*Task goal:* Omit all pictures, and print word for word only the lines from the one containing "Award for Best Natio" through the end of the data.

*Data for this exercise:*
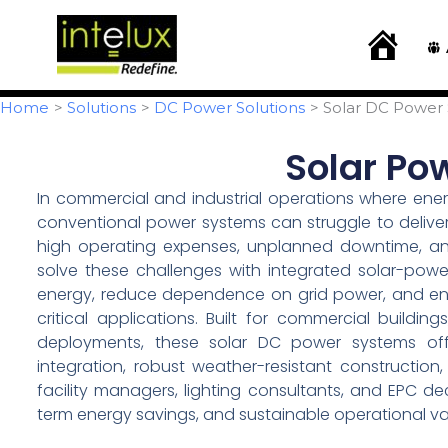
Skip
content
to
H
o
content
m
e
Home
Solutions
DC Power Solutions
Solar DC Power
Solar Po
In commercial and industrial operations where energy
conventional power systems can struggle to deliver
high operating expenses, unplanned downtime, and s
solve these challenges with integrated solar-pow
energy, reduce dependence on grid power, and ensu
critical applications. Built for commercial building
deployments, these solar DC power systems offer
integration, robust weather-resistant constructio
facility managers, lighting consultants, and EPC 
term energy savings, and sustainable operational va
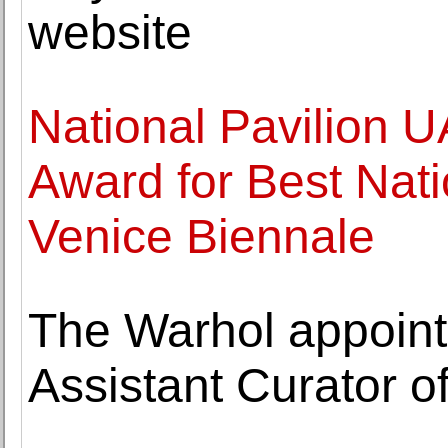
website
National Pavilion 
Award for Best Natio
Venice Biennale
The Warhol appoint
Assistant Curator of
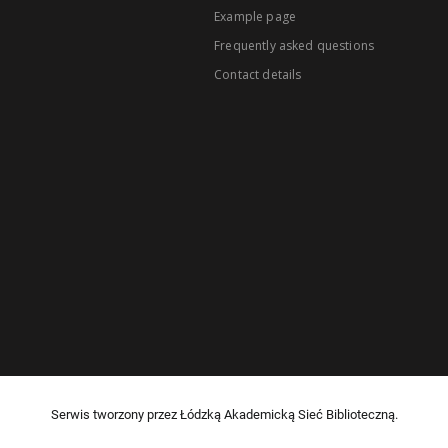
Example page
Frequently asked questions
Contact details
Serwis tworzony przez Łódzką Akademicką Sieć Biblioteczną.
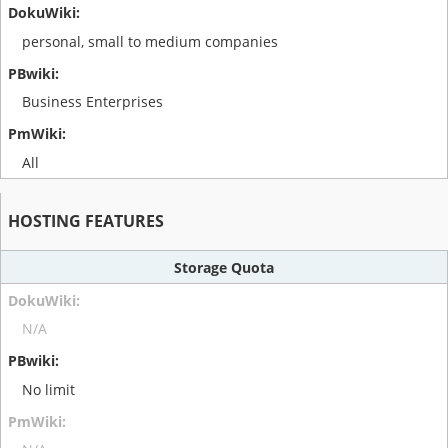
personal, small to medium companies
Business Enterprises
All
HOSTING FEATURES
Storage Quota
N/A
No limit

*Answer box:*
Award for Best Natio
Venice Biennale
The Warhol appoint
Assistant Curator of
Example page
Frequently asked questions
Contact details
Serwis tworzony przez Łódzką Akademicką Sieć Biblioteczną.
personal, small to medium companies
Business Enterprises
All
HOSTING FEATURES
Storage Quota
N/A
No limit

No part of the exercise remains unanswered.